Many organizations struggle with a high level of reactive uncertainty when it comes to asset reliability. This uncertainty affects the equipment availability to meet the customer demands. The loss of availability results in increased human and monetary costs, and often, safety or environmental compliance. When digging deeper to determine the root causes, you often find the MRO storeroom not functioning well, the PM program poorly designed at best without effective condition-based approaches, no maintenance planning, and a minimal weekly maintenance schedule if one exists.
Add to that limited partnerships with other stakeholders such as production who don’t make the equipment available for maintenance. Often production personnel lack standardized work practices themselves when operating the equipment and induce failures. When determining how to establish a solid foundation, the organization must move forward with the basics. There are eight steps to accomplish this foundation in no particular order.
Aligning the Organization for Asset Reliability
In aligning the organization, there are three questions to address.
- Which job positions?
- What are the role expectations?
- How is position performance measured?
Most organizations lack formal work processes that come in the form of graphical process workflows, RACI or RASI charts, and definitions documents. While these may seem trivial to many, and extra work with little return, the reality is that many organizations don’t have clearly defined roles and responsibilities. They may have job descriptions when hiring, but the activities are often different when in the field. Efforts overlap and are often duplicated in the name of getting the job done. The onboarding process for new team members takes longer than necessary. These work processes define the roles required as well as their responsibilities.

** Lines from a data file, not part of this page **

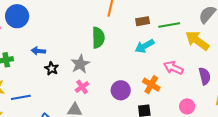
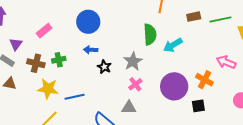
blue circle: (17, 16) -> (88, 22), moved
cyan arrow: (145, 46) -> (173, 45), moved
purple circle: (121, 90) -> (174, 86), size x1.4

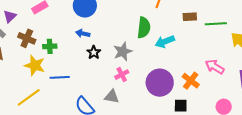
green cross: (59, 60) -> (50, 46), moved

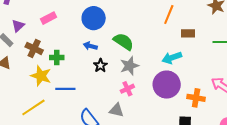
brown rectangle: (190, 17) -> (188, 33), moved
green semicircle: (144, 28) -> (124, 42), moved, turned -65
orange cross: (191, 81) -> (196, 98), turned -30
purple circle: (160, 83) -> (167, 85), moved

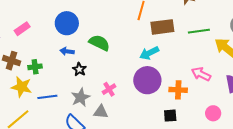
brown rectangle: (188, 33) -> (162, 27), size x1.6
gray star: (129, 66) -> (81, 97), moved

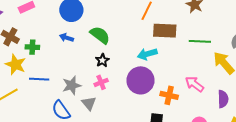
black star: (79, 69) -> (102, 60), moved
gray triangle: (101, 112) -> (89, 103), turned 35

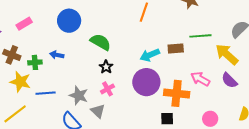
brown rectangle: (165, 31) -> (176, 48), moved, size x0.7
blue arrow: (67, 38) -> (57, 55), moved
gray star: (72, 85) -> (79, 96), turned -30
orange cross: (169, 95) -> (177, 93), size x1.4
purple semicircle: (223, 99) -> (229, 80), moved, turned 144

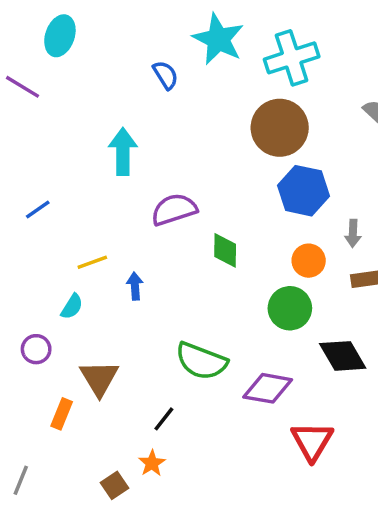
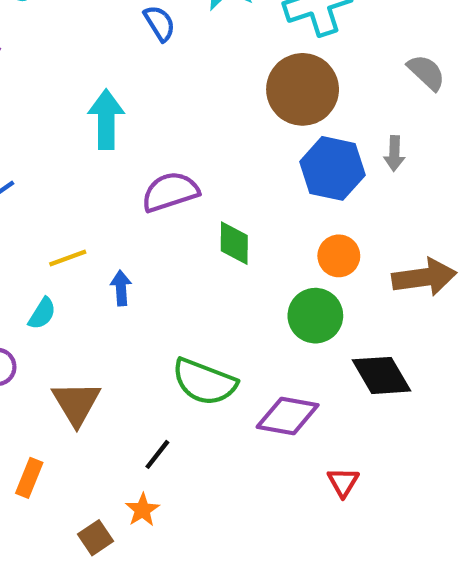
gray arrow: (353, 233) -> (394, 153), moved
orange rectangle: (62, 414) -> (29, 478), moved
red triangle: (312, 441) -> (343, 482), size x0.6

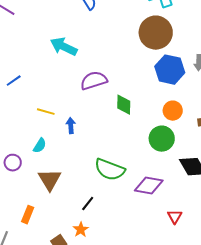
cyan arrow: (106, 119) -> (64, 47), turned -64
yellow line: (68, 258) -> (46, 112), turned 36
cyan semicircle: (42, 314) -> (40, 146), moved

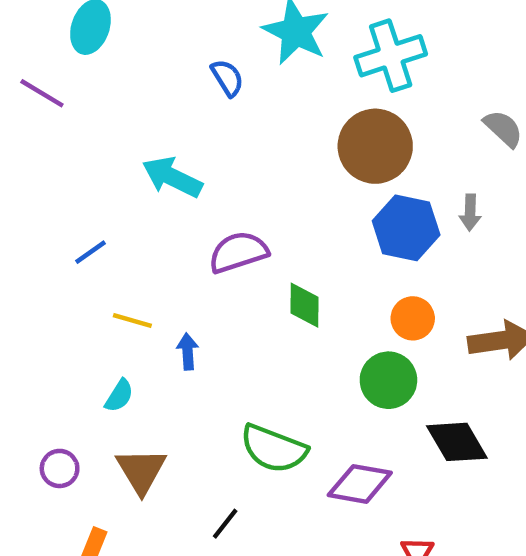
blue line: (14, 81) -> (90, 252), moved
purple circle: (13, 163) -> (60, 468), moved

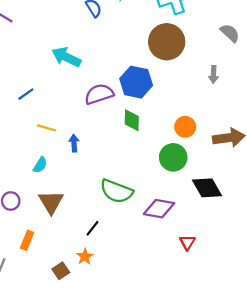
blue hexagon: (406, 228) -> (136, 82), moved

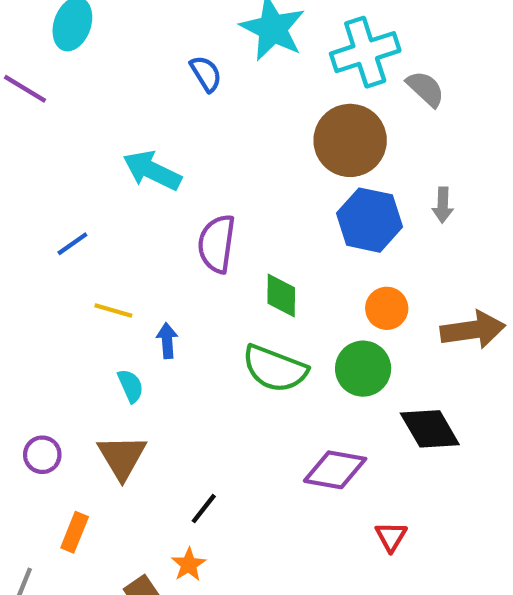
gray semicircle: (230, 33) -> (425, 89), moved
blue hexagon: (136, 82) -> (370, 220), moved
purple semicircle: (99, 94) -> (217, 244), turned -64
cyan semicircle: (40, 165) -> (131, 386), moved, turned -56
green semicircle: (116, 191) -> (275, 369), moved

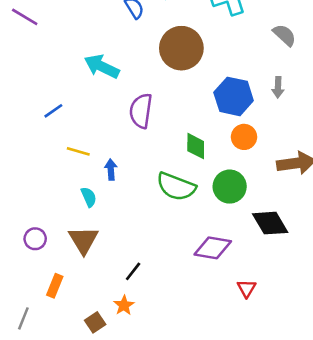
gray semicircle: (425, 89) -> (284, 35), moved
brown circle: (350, 140) -> (181, 48), moved
green diamond: (281, 295) -> (196, 146), moved
orange circle: (387, 308) -> (244, 137), moved

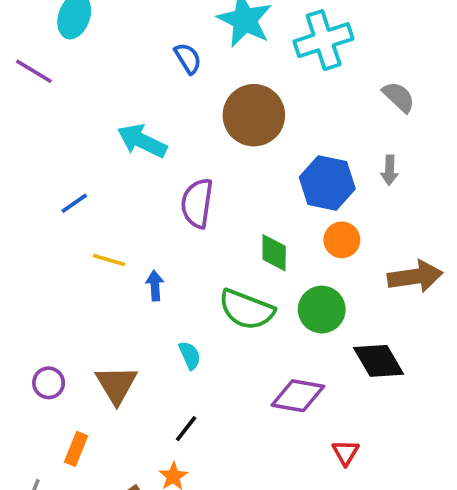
cyan semicircle: (89, 197) -> (190, 355), moved

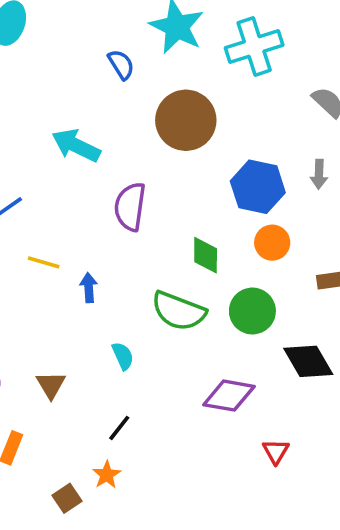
brown triangle: (116, 385) -> (51, 385), size x0.7

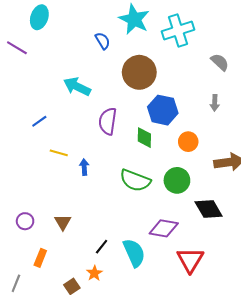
blue hexagon: (258, 187) -> (163, 110), moved
green diamond: (206, 255) -> (144, 138), moved
cyan semicircle: (123, 356) -> (134, 253), moved, size x1.8
red triangle: (276, 451) -> (190, 260), size x1.8

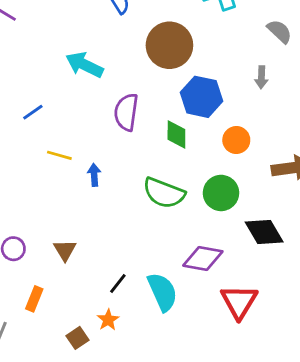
gray arrow: (215, 103) -> (261, 77), moved

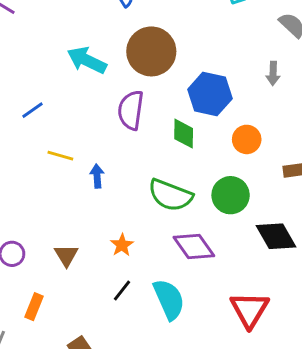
brown circle: (169, 45) -> (151, 51), moved
purple diamond: (203, 258) -> (194, 247), moved, turned 45
orange star: (108, 320) -> (122, 245), moved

In most organizations, I look for the following positions along with the spans of control where applicable:
When looking at the spans of control, think regarding organizational size and maturity of the processes. The spans of control are guidelines, and the numbers are intended for multiples of a position. Meaning that if 55 technicians exist, then two to three planner schedulers are required. On process maturity, if the organization is new to or not robust in their maintenance planning and scheduling activities, err toward the lower number until the processes are established. For example, with a maintenance planner scheduler, use multiples of 20 technicians. In smaller organizations, don’t assume that you don’t need a role, since the number of technicians falls below the lower number on the span of control. You can easily justify a full-time planner scheduler for eight to 10 technicians.
The position of maintenance or reliability engineer is overlooked in smaller organizations. This position is all about continuous improvement. I encourage organizations to dedicate some level of resourcing to the function, even if it is a technician four hours per week looking at problems and equipment history to improve.
When you place people in positions, please don’t forget the requisite training and coaching that needs to occur. For example, we promote technicians to supervisors but never teach them how to lead. The number one reason for leaving a position is the supervisor or manager. The same goes for the planner scheduler.
Determining Your Maintenance Strategies
Most organizations have no or a very limited basis for their preventive or predictive maintenance program other than the OEM manual. The reality is that unless the OEM has field service technicians, many do not have the data to understand the failure modes of their equipment. The vendors that supply them don’t have it either. You should have the failure data from your CMMS history, but that is never shared with them typically. Oh wait, you don’t have it either, right? Do you have good failure data in your CMMS? Our experience from asking for the information when doing RCM2 or RCM3 and FMEAs across the globe show most don’t have the necessary details.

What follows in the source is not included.